La verità è che dietro il rito religioso c’è un intreccio di regole che poco hanno a che fare con la fede. Regole civili, che vanno rispettate se si vuole procedere col sacramento. E così, alcuni preti iniziano a chiedere conferme dai Comuni, prima ancora di mettere in calendario la cerimonia. Nessun battesimo, se prima non arriva il via libera.

Per i genitori è uno choc. Perché nessuno si aspetta che il proprio figlio possa “restare fuori” dalla chiesa per colpa… di questo “cavillo”. Eppure è proprio così. Se non si rispettano certi criteri, tutto si blocca. Altro che candele e bomboniere.

Iter post nascita

E il problema non è legato solo alla Chiesa. Anzi, parte tutto da una questione ben più ampia. In Italia, per ogni nascita, c’è un iter preciso da seguire per il riconoscimento legale del bambino. L’atto di nascita, la dichiarazione ufficiale, la registrazione del nome: tutto deve combaciare perfettamente. Se manca anche solo uno di questi passaggi, si rischia il blocco totale.
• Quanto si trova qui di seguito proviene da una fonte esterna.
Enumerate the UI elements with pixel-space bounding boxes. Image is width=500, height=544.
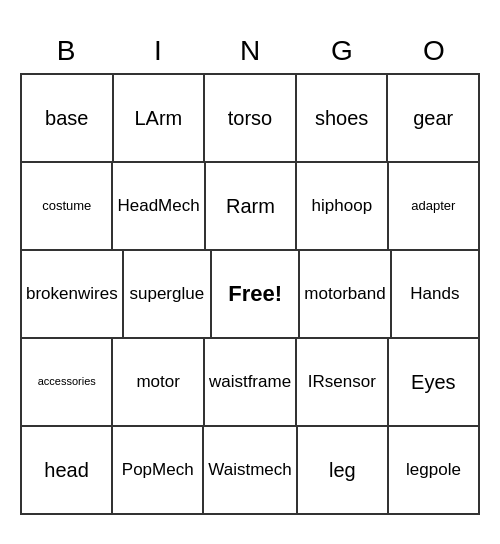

E poi c’è un altro aspetto, spesso sottovalutato. La tutela dell’identità del minore. Le norme servono anche (e soprattutto) a evitare situazioni che possano esporre il bambino al ridicolo, alla discriminazione o a difficoltà nel percorso di crescita. Ed è proprio in nome di questa tutela che, a volte, l’Ufficiale di Stato Civile è costretto a dire “no”.
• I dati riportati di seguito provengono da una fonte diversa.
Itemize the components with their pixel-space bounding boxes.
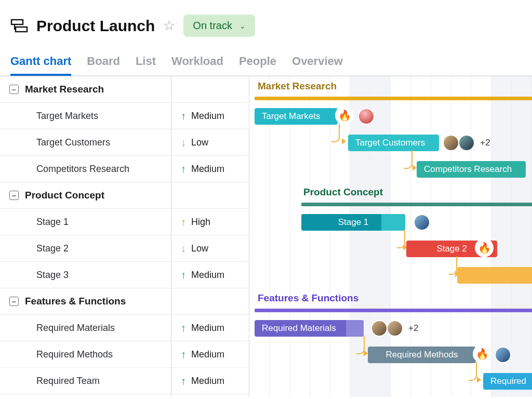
timeline-area[interactable]: Market Research Target Markets 🔥 Target … xyxy=(249,76,532,397)
chevron-down-icon: ⌄ xyxy=(240,22,246,30)
timeline-group-bar xyxy=(255,97,532,100)
priority-down-icon: ↓ xyxy=(181,137,186,149)
priority-column: ↑Medium ↓Low ↑Medium ↑High ↓Low ↑Medium … xyxy=(171,76,249,397)
task-bar-target-markets[interactable]: Target Markets xyxy=(255,108,338,125)
task-competitors-research[interactable]: Competitors Research xyxy=(0,156,171,182)
assignee-avatars[interactable]: +2 xyxy=(374,320,418,337)
timeline-row: Required Materials +2 xyxy=(249,315,532,341)
priority-cell: ↑Medium xyxy=(171,368,249,394)
group-features-functions[interactable]: − Features & Functions xyxy=(0,288,171,315)
task-list-column: − Market Research Target Markets Target … xyxy=(0,76,171,397)
timeline-group-bar xyxy=(301,203,532,206)
timeline-row: Required Methods 🔥 xyxy=(249,341,532,368)
group-label: Market Research xyxy=(25,84,104,95)
priority-up-icon: ↑ xyxy=(181,110,186,122)
priority-up-icon: ↑ xyxy=(181,163,186,175)
priority-label: Medium xyxy=(191,270,224,281)
task-bar-competitors-research[interactable]: Competitors Research xyxy=(417,161,526,178)
avatar-overflow[interactable]: +2 xyxy=(408,323,418,334)
timeline-group-header: Product Concept xyxy=(249,182,532,209)
task-required-materials[interactable]: Required Materials xyxy=(0,315,171,341)
flame-icon: 🔥 xyxy=(475,238,494,257)
priority-cell: ↓Low xyxy=(171,235,249,262)
task-target-markets[interactable]: Target Markets xyxy=(0,103,171,129)
timeline-group-label: Features & Functions xyxy=(258,292,358,304)
avatar[interactable] xyxy=(495,347,511,363)
task-stage-1[interactable]: Stage 1 xyxy=(0,209,171,235)
page-header: Product Launch ☆ On track ⌄ xyxy=(0,0,532,43)
avatar-overflow[interactable]: +2 xyxy=(480,138,490,148)
task-required-team[interactable]: Required Team xyxy=(0,368,171,394)
priority-label: Low xyxy=(191,243,208,254)
priority-label: Low xyxy=(191,137,208,148)
gantt-grid: − Market Research Target Markets Target … xyxy=(0,76,532,397)
tab-overview[interactable]: Overview xyxy=(292,49,343,75)
task-stage-3[interactable]: Stage 3 xyxy=(0,262,171,288)
assignee-avatars[interactable] xyxy=(417,214,430,231)
collapse-icon[interactable]: − xyxy=(9,191,19,200)
avatar[interactable] xyxy=(414,214,430,231)
task-bar-required-team[interactable]: Required xyxy=(483,373,532,390)
assignee-avatars[interactable]: +2 xyxy=(446,135,490,151)
priority-label: Medium xyxy=(191,376,224,387)
group-market-research[interactable]: − Market Research xyxy=(0,76,171,103)
priority-cell: ↑High xyxy=(171,209,249,235)
favorite-star-icon[interactable]: ☆ xyxy=(163,18,175,34)
priority-label: High xyxy=(191,217,210,228)
timeline-group-header: Features & Functions xyxy=(249,288,532,315)
assignee-avatars[interactable] xyxy=(361,108,375,125)
timeline-row: Stage 2 🔥 xyxy=(249,235,532,262)
tab-workload[interactable]: Workload xyxy=(171,49,223,75)
priority-label: Medium xyxy=(191,111,224,122)
timeline-group-header: Market Research xyxy=(249,76,532,103)
status-dropdown[interactable]: On track ⌄ xyxy=(183,15,255,37)
task-bar-target-customers[interactable]: Target Customers xyxy=(348,135,439,151)
priority-cell: ↑Medium xyxy=(171,315,249,341)
project-title: Product Launch xyxy=(36,17,155,35)
task-bar-progress-accent xyxy=(381,214,405,231)
priority-cell: ↑Medium xyxy=(171,103,249,129)
group-label: Features & Functions xyxy=(25,296,126,307)
svg-rect-0 xyxy=(11,20,23,24)
avatar[interactable] xyxy=(458,135,475,151)
priority-cell: ↑Medium xyxy=(171,341,249,368)
assignee-avatars[interactable] xyxy=(498,347,511,363)
task-target-customers[interactable]: Target Customers xyxy=(0,129,171,156)
task-bar-stage-3[interactable] xyxy=(457,267,532,284)
priority-up-icon: ↑ xyxy=(181,322,186,334)
avatar[interactable] xyxy=(371,320,388,337)
task-bar-progress-accent xyxy=(346,320,364,337)
task-stage-2[interactable]: Stage 2 xyxy=(0,235,171,262)
avatar[interactable] xyxy=(387,320,403,337)
tab-list[interactable]: List xyxy=(136,49,156,75)
timeline-row xyxy=(249,262,532,288)
tab-board[interactable]: Board xyxy=(87,49,120,75)
svg-rect-1 xyxy=(16,27,27,32)
timeline-row: Target Markets 🔥 xyxy=(249,103,532,129)
collapse-icon[interactable]: − xyxy=(9,297,19,306)
tab-gantt[interactable]: Gantt chart xyxy=(10,49,71,75)
avatar[interactable] xyxy=(358,108,375,125)
gantt-icon xyxy=(10,18,28,34)
avatar[interactable] xyxy=(443,135,459,151)
timeline-row: Stage 1 xyxy=(249,209,532,235)
timeline-row: Competitors Research xyxy=(249,156,532,182)
timeline-row: Target Customers +2 xyxy=(249,129,532,156)
timeline-group-label: Market Research xyxy=(258,81,337,92)
priority-up-icon: ↑ xyxy=(181,375,186,387)
collapse-icon[interactable]: − xyxy=(9,85,19,94)
view-tabs: Gantt chart Board List Workload People O… xyxy=(0,49,532,76)
group-product-concept[interactable]: − Product Concept xyxy=(0,182,171,209)
priority-cell: ↑Medium xyxy=(171,262,249,288)
priority-down-icon: ↓ xyxy=(181,243,186,255)
flame-icon: 🔥 xyxy=(335,106,354,125)
priority-cell: ↓Low xyxy=(171,129,249,156)
priority-up-icon: ↑ xyxy=(181,216,186,228)
priority-up-icon: ↑ xyxy=(181,269,186,281)
priority-label: Medium xyxy=(191,323,224,334)
timeline-row: Required xyxy=(249,368,532,394)
tab-people[interactable]: People xyxy=(239,49,276,75)
task-required-methods[interactable]: Required Methods xyxy=(0,341,171,368)
group-label: Product Concept xyxy=(25,190,104,201)
task-bar-required-methods[interactable]: Required Methods xyxy=(368,347,476,363)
Neonato (Pixabay foto) - www.insolenzadir2d2.it
Neonato (Pixabay foto) – www.insolenzadir2d2.it

Quando il nome diventa un problema vero

Tutto ruota attorno a una legge poco conosciuta: il Dpr n. 396 del 2000. Come riporta la Gazzetta Ufficiale, l’articolo 34 fissa regole ben precise sulla scelta del nome: niente nomi ridicoli o offensivi, non si può usare lo stesso nome di un familiare prossimo, ecc. Poi, all’articolo 35, si dice che il nome deve rispecchiare il sesso biologico del bambino e non si possono usare più di tre nomi.

Insomma, se il nome non va bene — magari perché troppo strano, oppure perché l’Ufficiale di Stato Civile lo ritiene inappropriato — può essere rifiutata l’iscrizione all’anagrafe. E senza registrazione? Niente codice fiscale, niente documenti… e niente battesimo. Perché per la Chiesa serve un’identità chiara, riconosciuta dallo Stato.